"""
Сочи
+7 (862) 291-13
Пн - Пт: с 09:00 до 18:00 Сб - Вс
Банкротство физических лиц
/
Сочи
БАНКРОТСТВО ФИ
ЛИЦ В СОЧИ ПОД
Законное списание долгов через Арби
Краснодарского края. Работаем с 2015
"""
"""
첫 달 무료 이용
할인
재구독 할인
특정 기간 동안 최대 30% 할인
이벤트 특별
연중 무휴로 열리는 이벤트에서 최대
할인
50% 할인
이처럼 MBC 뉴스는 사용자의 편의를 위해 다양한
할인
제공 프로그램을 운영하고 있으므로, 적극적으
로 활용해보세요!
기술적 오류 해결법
"""
* _EXERCISE DETAILS_: From the entries above, write out only the lines starting at the line that holds "Пн - Пт: с 09:00 до 18:00 Сб - Вс" and ending at the line that holds "Краснодарского края. Работаем с 2015", keeping both and matching them exactly.

* _EXPECTED ANSWER_:
Пн - Пт: с 09:00 до 18:00 Сб - Вс
Банкротство физических лиц
/
Сочи
БАНКРОТСТВО ФИ
ЛИЦ В СОЧИ ПОД
Законное списание долгов через Арби
Краснодарского края. Работаем с 2015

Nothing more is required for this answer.